Parametric MATLAB model that computes and animates a six bar mechanism; demo shows a rotating Doppler-radar truck transitioning from driving to scanning orientation.

Summer 2025 • Individual class project • ENGR 3590 • MTSU Kinematics and Dynamics of Machinery

MATLAB Six Bar Kinematic System hero image

Overview & Simulation Context

This project involved developing a parametric MATLAB model to analyze and simulate the kinematics of a planar six-bar linkage. The mechanism was modeled in the context of a mobile Doppler radar truck, where a rotating mechanical linkage transitions the radar assembly between a driving configuration and an elevated scanning position. The goal of the simulation was to translate theoretical kinematic principles into a functional computational tool capable of calculating motion and visualizing system behavior over time.

Doppler radar truck in driving configuration (real-world reference).

Doppler radar truck in scanning configuration (real-world reference).

Using user-defined geometric parameters and an input rotation, the model computes angular position, angular velocity, and angular acceleration for each linkage, as well as the resulting linear position, velocity, and acceleration of key points on the system.
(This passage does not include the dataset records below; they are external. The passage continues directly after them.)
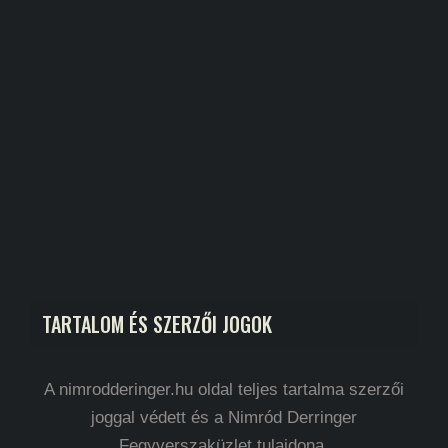
TARTALOM ÉS SZERZŐI JOGOK
A nimrodderinger.hu oldal teljes tartalma szerzői
joggal védett és a Nimród Derringer
Fegyverszaküzlet tulajdona.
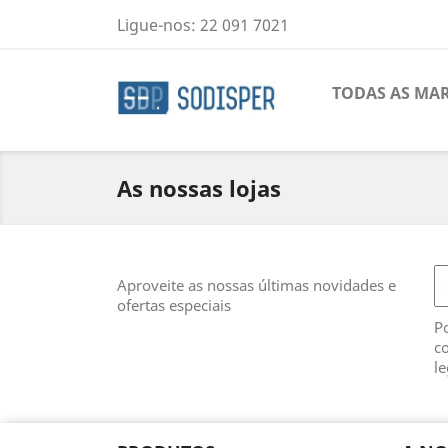
Ligue-nos:
22 091 7021
TODAS AS MA
As nossas lojas
Aproveite as nossas últimas novidades e
ofertas especiais
Po
co
le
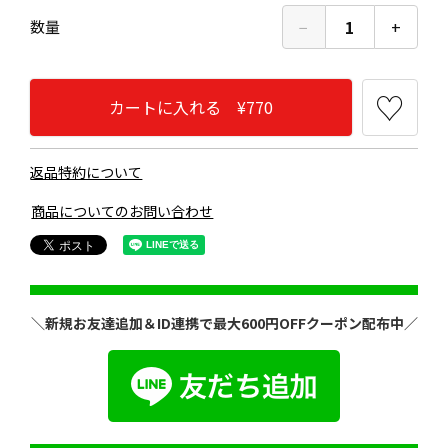
−
1
+
数量
カートに入れる ¥770
返品特約について
商品についてのお問い合わせ
＼新規お友達追加＆ID連携で最大600円OFFクーポン配布中／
The final output includes both quantitative data and an animated visualization of the mechanism’s motion.

Doppler radar truck in driving configuration (graphical representation).
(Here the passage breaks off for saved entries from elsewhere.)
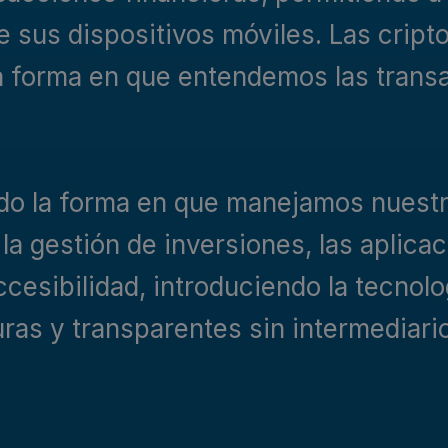
e sus dispositivos móviles. Las cript
 forma en que entendemos las transa
do la forma en que manejamos nuestr
la gestión de inversiones, las aplica
sibilidad, introduciendo la tecnolog
ras y transparentes sin intermediari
Doppler radar truck in scanning configuration (graphical representation).

System Setup & Kinematic Model

The system is modeled as a constrained planar six-bar linkage with fixed pivots, rotating links, and dependent joints. Each link length, joint location, and reference angle is explicitly defined, allowing the mechanism geometry to be adjusted parametrically. Loop-closure relationships are used to enforce kinematic constraints between connected links.

A labeled schematic of the linkage identifies each link, joint, and reference angle used in the analysis and serves as the foundation for the position, velocity, and acceleration calculations performed in MATLAB.
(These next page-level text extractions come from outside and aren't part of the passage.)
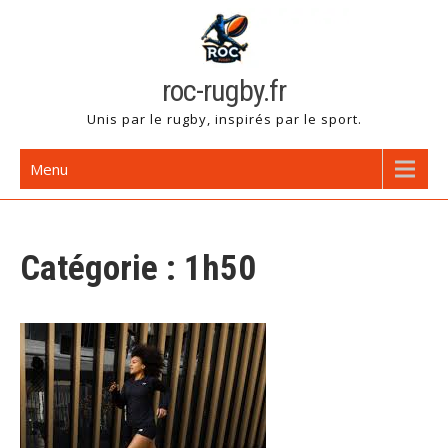
Skip
to
content
roc-rugby.fr
Unis par le rugby, inspirés par le sport.
Menu
Catégorie :
1h50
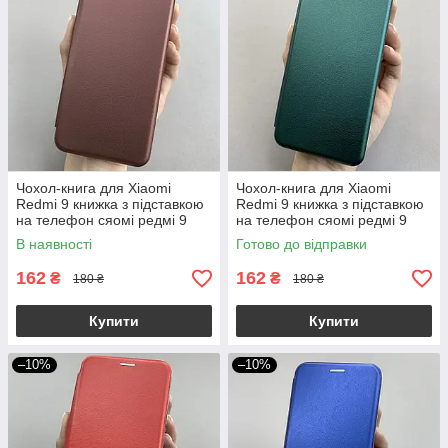
Чохол-книга для Xiaomi
Чохол-книга для Xiaomi
Redmi 9 книжка з підставкою
Redmi 9 книжка з підставкою
на телефон сяомі редмі 9
на телефон сяомі редмі 9
бордова stn
темно-зелена stn
В наявності
Готово до відправки
162
162
₴
₴
180 ₴
180 ₴
Купити
Купити
–10%
–10%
Labeled six-bar, three-loop linkage model used for kinematic analysis.

Computational Approach (MATLAB Implementation)

The kinematic analysis is implemented entirely in MATLAB without reliance on pre-built mechanism toolboxes. Position analysis is performed using trigonometric relationships derived from loop-closure equations. Angular velocity and angular acceleration are then calculated analytically by differentiating the position equations with respect to time.

The program is structured to progress logically from input definition to calculation to visualization. Arrays are used to store time-varying values for angular position, velocity, acceleration, and corresponding linear quantities. Modular code sections separate geometry setup, kinematic calculations, plotting routines, and animation logic, improving readability, debugging efficiency, and reusability.

Simulation & Animation Results

An animated visualization of the six-bar mechanism is generated to demonstrate the continuous motion of the system over a full input rotation cycle. The animation shows the radar structure smoothly transitioning between configurations, validating the correctness of the kinematic relationships and constraints.

Still frames from the animation highlight key positions throughout the motion cycle. A full video of the simulation is available through the linked demonstration.

MATLAB-generated animation of the six-bar, three-loop kinematic system during simulated motion. Link positions and joint behavior are computed directly from the numerical kinematic model.

MATLAB animation frame illustrating the system configuration at an intermediate time step, showing relative motion between interconnected links.

MATLAB animation frame demonstrating the evolution of the mechanism geometry over time as joint angles are solved numerically.

YouTube Link to Full Animation

Data Visualization & Output Graphs

In addition to animation, the model produces graphical outputs for angular and linear kinematic quantities. These include plots of angular position, angular velocity, and angular acceleration, as well as linear displacement, velocity, and acceleration of selected points on the mechanism.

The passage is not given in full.